To be clear, there are no tax consequences if you’re transferring your funds from one TFSA to another, but it needs to be done via a direct transfer initiated by the financial institution where your new TFSA is held. Since there is more than one way to transfer your TFSA, I’m going to outline what you want to do to ensure your TFSA transfer is done correctly.

How to transfer your TFSA

How to transfer your TFSA

Before you transfer your TFSA, you need to set up a new TFSA account at another financial institution. Many people choose to go with a robo advisor such as JustWealth, Wealthsimple or RBC InvestEase since they offer low fee automated investing. Alternatively, those going the DIY investor route will open an account with a direct brokerage.

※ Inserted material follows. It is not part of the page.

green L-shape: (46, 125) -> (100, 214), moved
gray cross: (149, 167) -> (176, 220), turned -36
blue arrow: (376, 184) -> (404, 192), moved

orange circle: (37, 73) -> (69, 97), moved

Once your account is set up, you need to have the company where your new TFSA is being held request that the funds from your old TFSA be transferred. To do this, they would require you to fill out a TFSA transfer form as well as the info about where your funds are being held. The easiest way to get this information is to provide them with your most recent statement as it would have the details that they need.

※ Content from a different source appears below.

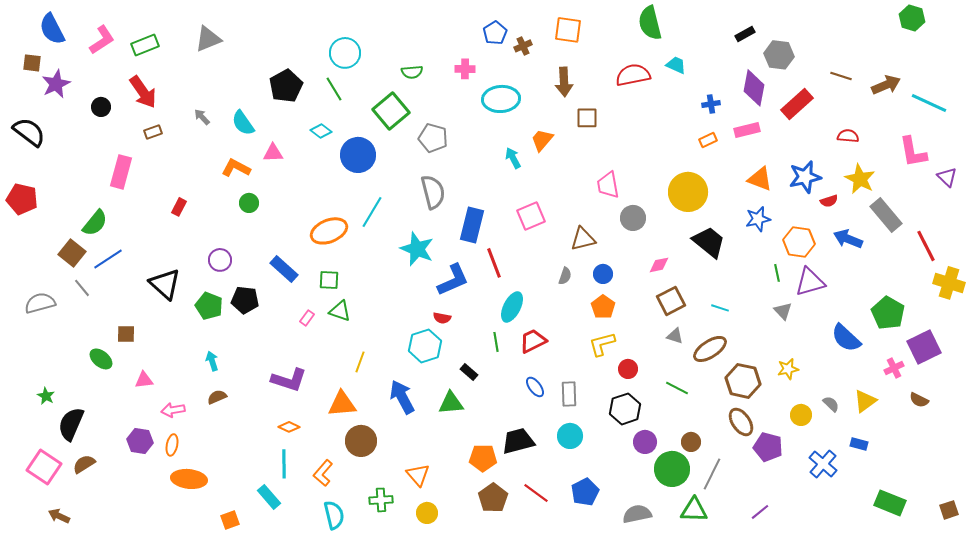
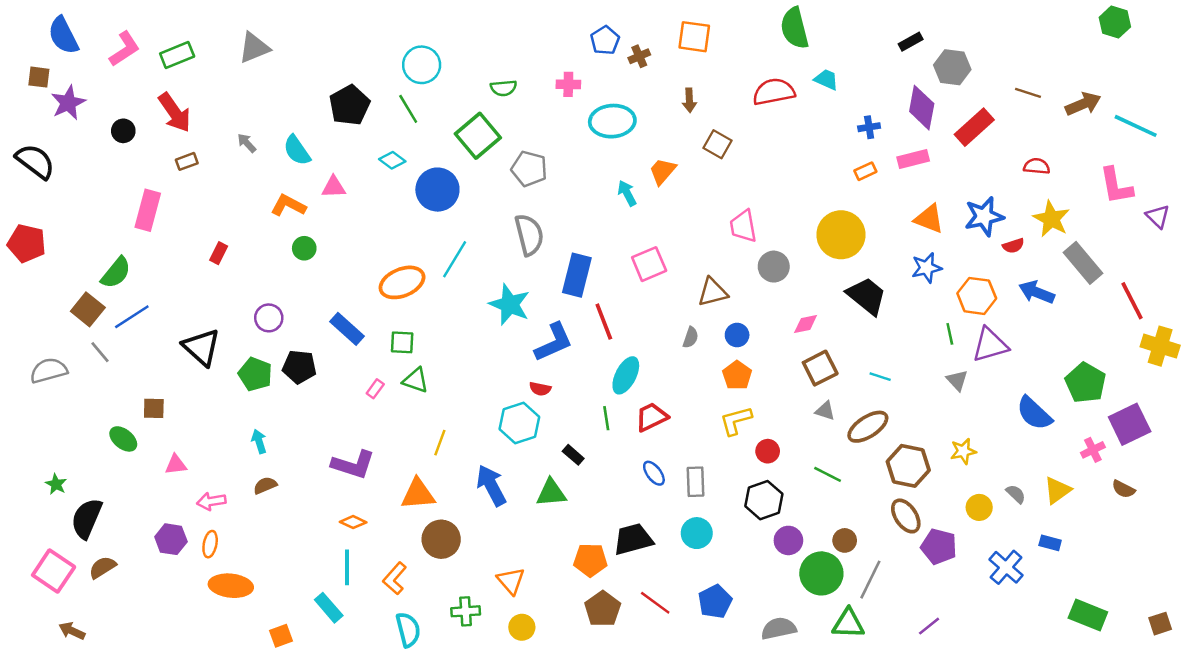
brown arrow: (564, 82) -> (689, 100), size x0.7
brown square: (587, 118) -> (717, 144), turned 30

As soon as the transfer request is put through, there’s nothing your old financial institution can do. That said, many of them have a TFSA transfer fee, which you’re required to pay. Before you sign up for your new TFSA account, see if they’ll cover the transfer fee. It could also take up to 3-4 weeks for the transfer to complete.

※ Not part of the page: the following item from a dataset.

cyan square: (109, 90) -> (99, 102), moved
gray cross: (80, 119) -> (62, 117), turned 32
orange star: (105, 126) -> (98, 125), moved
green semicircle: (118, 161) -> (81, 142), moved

Now that you’ve got your funds in your new TFSA, you can close your old account. If you prefer, you can keep the old account open, as you can have multiple TFSAs, but it’s probably best to close it.

What happens to my funds during the transfer?

What you’re currently invested in will determine what happens to your funds when you request a transfer. Let’s say you’re currently invested in ETFs widely available to the public, such as Vanguard ones. When doing the transfer, you could ask for a transfer in kind which would port everything you have right to your new financial institution. 

For most people, things aren’t that simple. If you’re looking to transfer your TFSA to somewhere else, you’re likely not happy with what you’re invested in now or with your financial advisor. There’s a good chance that your portfolio consists of mutual funds exclusive to your old financial institution. If those funds aren’t available for purchase within your new TFSA, your old TFSA would be sold, and then the cash would be transferred to you. 

This can be a problem for some people as they might be forced to sell at a loss when they don’t want to. There may also be deferred sales charges that would cost you a few percentage points of your portfolio’s current value. You also need to consider any missed opportunities since it may take a few weeks for your money to arrive.

What if you withdraw your TFSA yourself?

It’s not considered a direct transfer when you withdraw your TFSA and then deposited it into another TFSA. This would be a regular contribution, so there may be tax consequences.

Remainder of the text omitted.